• _DESCRIPTION OF THE TASK_
All of the data below must be reproduced word for word, but without its images.

Dataset records

##########

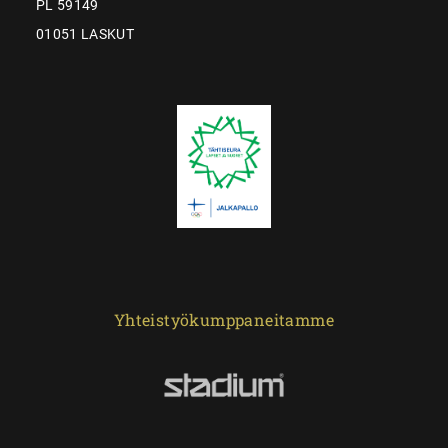
PL 59149
01051 LASKUT
Yhteistyökumppaneitamme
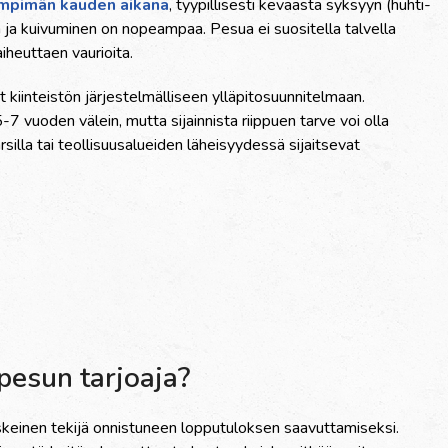
mpimän kauden aikana
, tyypillisesti keväästä syksyyn (huhti-
n ja kuivuminen on nopeampaa. Pesua ei suositella talvella
aiheuttaen vaurioita.
t kiinteistön järjestelmälliseen ylläpitosuunnitelmaan.
-7 vuoden välein, mutta sijainnista riippuen tarve voi olla
rsilla tai teollisuusalueiden läheisyydessä sijaitsevat
upesun tarjoaja?
eskeinen tekijä onnistuneen lopputuloksen saavuttamiseksi.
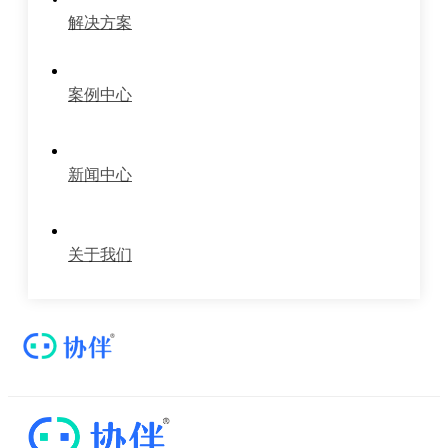
解决方案
案例中心
新闻中心
关于我们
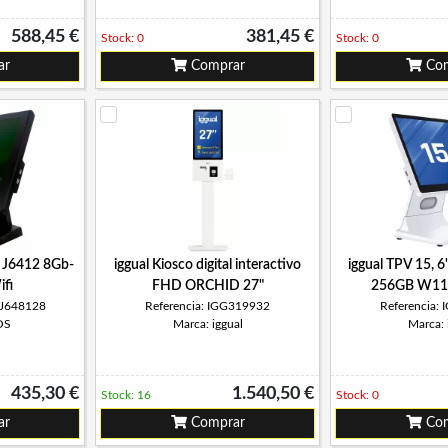
588,45 €
381,45 €
Stock: 0
Stock: 0
ar
Comprar
Com
 J6412 8Gb-
iggual Kiosco digital interactivo
iggual TPV 15, 
fi
FHD ORCHID 27"
256GB W11P
5J648128
Referencia: IGG319932
Referencia:
OS
Marca: iggual
Marca: 
435,30 €
1.540,50 €
Stock: 16
Stock: 0
ar
Comprar
Com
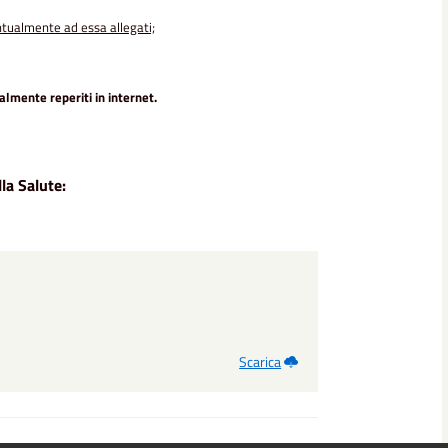
ntualmente ad essa allegati;
lmente reperiti in internet.
la Salute:
Scarica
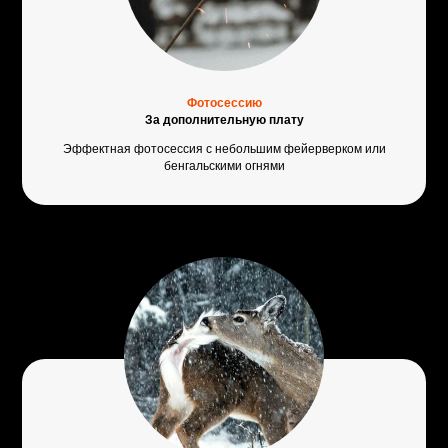
Фотосессию
За дополнительную плату
Эффектная фотосессия с небольшим фейерверком или
бенгальскими огнями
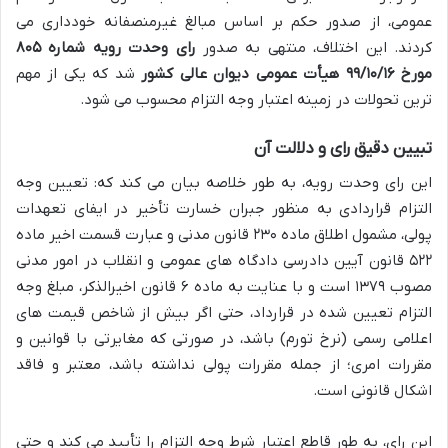
عمومی، از صدور حکم بر اساس مبالغ غیرمنصفانه خودداری می
کردند. این اختلاف، منتهی به صدور
رای وحدت رویه شماره ۸۰۵
مورخ ۹۹/۱۰/۱۶ هیأت عمومی دیوان عالی کشور
شد که یکی از مهم
ترین تحولات در زمینه اعتبار وجه التزام محسوب می شود.
تبیین دقیق رای و دلالت آن
این رای وحدت رویه، به طور خلاصه بیان می کند که: تعیین وجه
التزام قراردادی به منظور جبران خسارت تأخیر در ایفای تعهدات
پولی، مشمول اطلاق ماده ۲۳۰ قانون مدنی و عبارت قسمت اخیر ماده
۵۲۲ قانون آیین دادرسی دادگاه های عمومی و انقلاب در امور مدنی
مصوب ۱۳۷۹ است و با عنایت به ماده ۶ قانون اخیرالذکر، مبلغ وجه
التزام تعیین شده در قرارداد، حتی اگر بیش از شاخص قیمت های
اعلامی رسمی (نرخ تورم) باشد، در صورتی که مغایرتی با قوانین و
مقررات امری؛ از جمله مقررات پولی نداشته باشد، معتبر و فاقد
اشکال قانونی است.
این رای، به طور قاطع اعتبار شرط وجه التزام را تأیید می کند و حتی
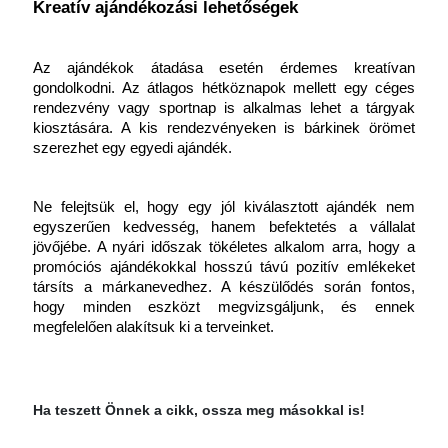
Kreatív ajándékozási lehetőségek
Az ajándékok átadása esetén érdemes kreatívan 
gondolkodni. Az átlagos hétköznapok mellett egy céges 
rendezvény vagy sportnap is alkalmas lehet a tárgyak 
kiosztására. A kis rendezvényeken is bárkinek örömet 
szerezhet egy egyedi ajándék.
Ne felejtsük el, hogy egy jól kiválasztott ajándék nem 
egyszerűen kedvesség, hanem befektetés a vállalat 
jövőjébe. A nyári időszak tökéletes alkalom arra, hogy a 
promóciós ajándékokkal hosszú távú pozitív emlékeket 
társíts a márkanevedhez. A készülődés során fontos, 
hogy minden eszközt megvizsgáljunk, és ennek 
megfelelően alakítsuk ki a terveinket.
Ha teszett Önnek a cikk, ossza meg másokkal is!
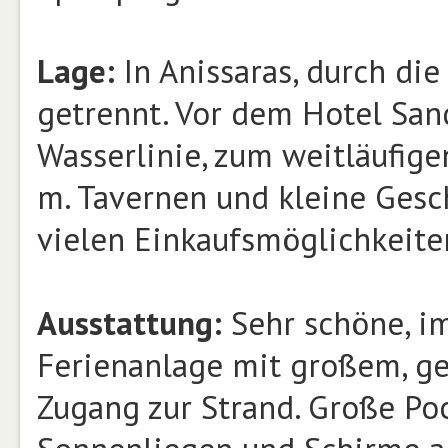
Lage:
In Anissaras, durch di
getrennt. Vor dem Hotel San
Wasserlinie, zum weitläufige
m. Tavernen und kleine Gesc
vielen Einkaufsmöglichkeiten
Ausstattung:
Sehr schöne, im
Ferienanlage mit großem, g
Zugang zur Strand. Große Po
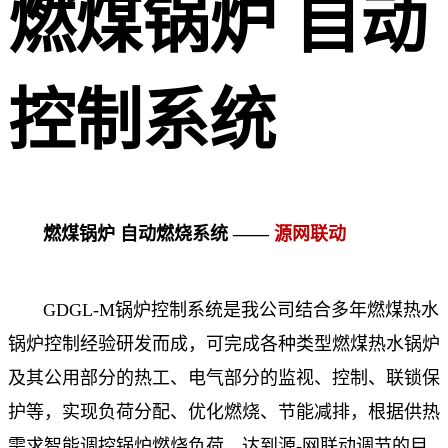
燃煤锅炉 自动
控制系统
燃煤锅炉 自动燃烧系统 ——
源网联动
GDGL-M锅炉控制系统是我公司结合多年燃煤热水
锅炉控制经验研发而成，可完成各种类型燃煤热水锅炉
及其公用部分的热工、电气部分的监视、控制、联锁保
护等，实现负荷分配、优化燃烧、节能减排，根据供热
需求智能调控锅炉燃烧负荷，达到源-网联动调节的目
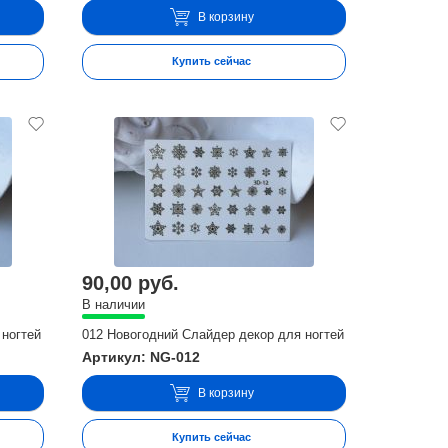
В корзину
Купить сейчас
90,00 руб.
В наличии
 ногтей
012 Новогодний Слайдер декор для ногтей
Артикул: NG-012
В корзину
Купить сейчас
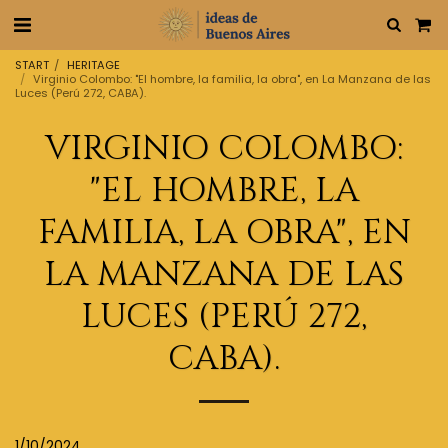
START
HERITAGE
Virginio Colombo: "El hombre, la familia, la obra", en La Manzana de las
Luces (Perú 272, CABA).
VIRGINIO COLOMBO:
"EL HOMBRE, LA
FAMILIA, LA OBRA", EN
LA MANZANA DE LAS
LUCES (PERÚ 272,
CABA).
1/10/2024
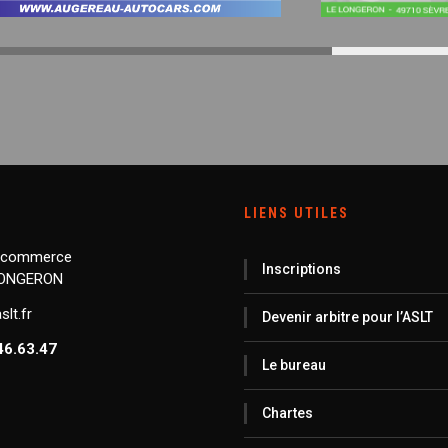
LIENS UTILES
 commerce
Inscriptions
LONGERON
lt.fr
Devenir arbitre pour l’ASLT
46.63.47
Le bureau
Chartes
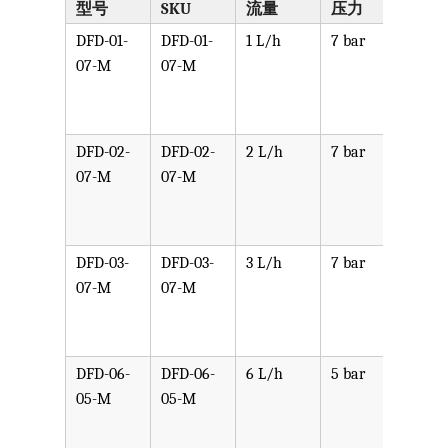
型号
SKU
流量
压力
泵头
DFD-01-
DFD-01-
1 L/h
7 bar
可选
07-M
07-M
PPV,
PVDF
SST,
DFD-02-
DFD-02-
2 L/h
7 bar
可选
07-M
07-M
PPV,
PVDF
SST,
DFD-03-
DFD-03-
3 L/h
7 bar
可选
07-M
07-M
PPV,
PVDF
SST,
DFD-06-
DFD-06-
6 L/h
5 bar
可选
05-M
05-M
PPV,
PVDF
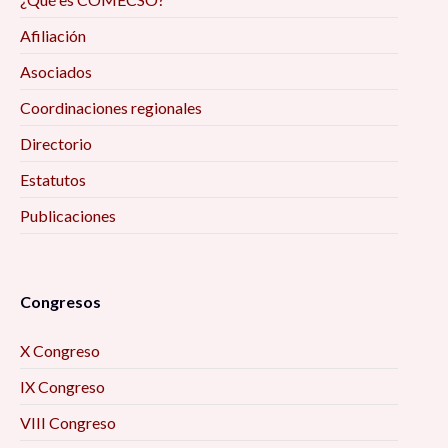
Afiliación
Asociados
Coordinaciones regionales
Directorio
Estatutos
Publicaciones
Congresos
X Congreso
IX Congreso
VIII Congreso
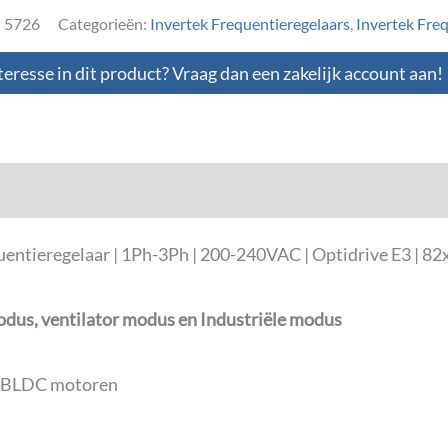
:
5726
Categorieën:
Invertek Frequentieregelaars
,
Invertek Fre
teresse in dit product? Vraag dan een zakelijk account aan!
loads
tieregelaar | 1Ph-3Ph | 200-240VAC | Optidrive E3 | 82x
odus, ventilator modus en Industriële modus
n BLDC motoren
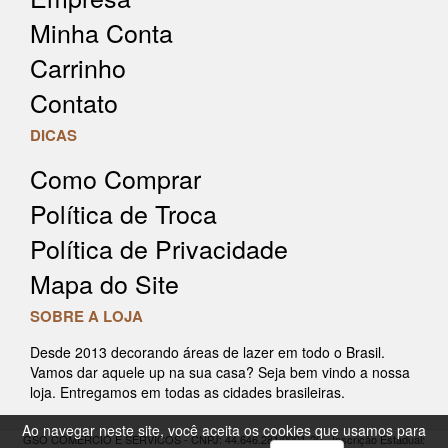
Minha Conta
Carrinho
Contato
DICAS
Como Comprar
Política de Troca
Política de Privacidade
Mapa do Site
SOBRE A LOJA
Desde 2013 decorando áreas de lazer em todo o Brasil.
Vamos dar aquele up na sua casa? Seja bem vindo a nossa
loja. Entregamos em todas as cidades brasileiras.
Ao navegar neste site, você aceita os cookies que usamos para
GSO COMERCIO E SERVICOS - CNPJ: 44.646.281/0001-20 - Inscrição Estadual:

##########

• _SOLUTION FOR THIS TASK_
PL 59149
01051 LASKUT
Yhteistyökumppaneitamme
mpimän kauden aikana
, tyypillisesti keväästä syksyyn (huhti-
n ja kuivuminen on nopeampaa. Pesua ei suositella talvella
aiheuttaen vaurioita.
t kiinteistön järjestelmälliseen ylläpitosuunnitelmaan.
-7 vuoden välein, mutta sijainnista riippuen tarve voi olla
rsilla tai teollisuusalueiden läheisyydessä sijaitsevat
upesun tarjoaja?
eskeinen tekijä onnistuneen lopputuloksen saavuttamiseksi.
解决方案
案例中心
新闻中心
关于我们
588,45 €
381,45 €
Stock: 0
Stock: 0
ar
Comprar
Com
 J6412 8Gb-
iggual Kiosco digital interactivo
iggual TPV 15, 
fi
FHD ORCHID 27"
256GB W11P
5J648128
Referencia: IGG319932
Referencia:
OS
Marca: iggual
Marca: 
435,30 €
1.540,50 €
Stock: 16
Stock: 0
ar
Comprar
Com
ntualmente ad essa allegati;
lmente reperiti in internet.
la Salute:
Scarica
Фотосессию
За дополнительную плату
Эффектная фотосессия с небольшим фейерверком или
бенгальскими огнями
عمومی، از صدور حکم بر اساس مبالغ غیرمنصفانه خودداری می
کردند. این اختلاف، منتهی به صدور
رای وحدت رویه شماره ۸۰۵
مورخ ۹۹/۱۰/۱۶ هیأت عمومی دیوان عالی کشور
شد که یکی از مهم
ترین تحولات در زمینه اعتبار وجه التزام محسوب می شود.
تبیین دقیق رای و دلالت آن
این رای وحدت رویه، به طور خلاصه بیان می کند که: تعیین وجه
التزام قراردادی به منظور جبران خسارت تأخیر در ایفای تعهدات
پولی، مشمول اطلاق ماده ۲۳۰ قانون مدنی و عبارت قسمت اخیر ماده
۵۲۲ قانون آیین دادرسی دادگاه های عمومی و انقلاب در امور مدنی
مصوب ۱۳۷۹ است و با عنایت به ماده ۶ قانون اخیرالذکر، مبلغ وجه
التزام تعیین شده در قرارداد، حتی اگر بیش از شاخص قیمت های
اعلامی رسمی (نرخ تورم) باشد، در صورتی که مغایرتی با قوانین و
مقررات امری؛ از جمله مقررات پولی نداشته باشد، معتبر و فاقد
اشکال قانونی است.
این رای، به طور قاطع اعتبار شرط وجه التزام را تأیید می کند و حتی
Kreatív ajándékozási lehetőségek
Az ajándékok átadása esetén érdemes kreatívan 
gondolkodni. Az átlagos hétköznapok mellett egy céges 
rendezvény vagy sportnap is alkalmas lehet a tárgyak 
kiosztására. A kis rendezvényeken is bárkinek örömet 
szerezhet egy egyedi ajándék.
Ne felejtsük el, hogy egy jól kiválasztott ajándék nem 
egyszerűen kedvesség, hanem befektetés a vállalat 
jövőjébe. A nyári időszak tökéletes alkalom arra, hogy a 
promóciós ajándékokkal hosszú távú pozitív emlékeket 
társíts a márkanevedhez. A készülődés során fontos, 
hogy minden eszközt megvizsgáljunk, és ennek 
megfelelően alakítsuk ki a terveinket.
Ha teszett Önnek a cikk, ossza meg másokkal is!
Lage:
In Anissaras, durch di
getrennt. Vor dem Hotel San
Wasserlinie, zum weitläufige
m. Tavernen und kleine Gesc
vielen Einkaufsmöglichkeiten
Ausstattung:
Sehr schöne, im
Ferienanlage mit großem, g
Zugang zur Strand. Große Po
燃煤锅炉 自动
控制系统
燃煤锅炉 自动燃烧系统 ——
源网联动
GDGL-M锅炉控制系统是我公司结合多年燃煤热水
锅炉控制经验研发而成，可完成各种类型燃煤热水锅炉
及其公用部分的热工、电气部分的监视、控制、联锁保
护等，实现负荷分配、优化燃烧、节能减排，根据供热
需求智能调控锅炉燃烧负荷，达到源-网联动调节的目
В корзину
Купить сейчас
90,00 руб.
В наличии
 ногтей
012 Новогодний Слайдер декор для ногтей
Артикул: NG-012
В корзину
Купить сейчас
START
HERITAGE
Virginio Colombo: "El hombre, la familia, la obra", en La Manzana de las
Luces (Perú 272, CABA).
VIRGINIO COLOMBO:
"EL HOMBRE, LA
FAMILIA, LA OBRA", EN
LA MANZANA DE LAS
LUCES (PERÚ 272,
CABA).
1/10/2024
LIENS UTILES
 commerce
Inscriptions
LONGERON
lt.fr
Devenir arbitre pour l’ASLT
46.63.47
Le bureau
Chartes
型号
SKU
流量
压力
泵头
DFD-01-
DFD-01-
1 L/h
7 bar
可选
07-M
07-M
PPV,
PVDF
SST,
DFD-02-
DFD-02-
2 L/h
7 bar
可选
07-M
07-M
PPV,
PVDF
SST,
DFD-03-
DFD-03-
3 L/h
7 bar
可选
07-M
07-M
PPV,
PVDF
SST,
DFD-06-
DFD-06-
6 L/h
5 bar
可选
05-M
05-M
PPV,
PVDF
Afiliación
Asociados
Coordinaciones regionales
Directorio
Estatutos
Publicaciones
Congresos
X Congreso
IX Congreso
VIII Congreso
:
5726
Categorieën:
Invertek Frequentieregelaars
,
Invertek Fre
teresse in dit product? Vraag dan een zakelijk account aan!
loads
tieregelaar | 1Ph-3Ph | 200-240VAC | Optidrive E3 | 82x
odus, ventilator modus en Industriële modus
n BLDC motoren
Minha Conta
Carrinho
Contato
DICAS
Como Comprar
Política de Troca
Política de Privacidade
Mapa do Site
SOBRE A LOJA
Desde 2013 decorando áreas de lazer em todo o Brasil.
Vamos dar aquele up na sua casa? Seja bem vindo a nossa
loja. Entregamos em todas as cidades brasileiras.
Ao navegar neste site, você aceita os cookies que usamos para
GSO COMERCIO E SERVICOS - CNPJ: 44.646.281/0001-20 - Inscrição Estadual:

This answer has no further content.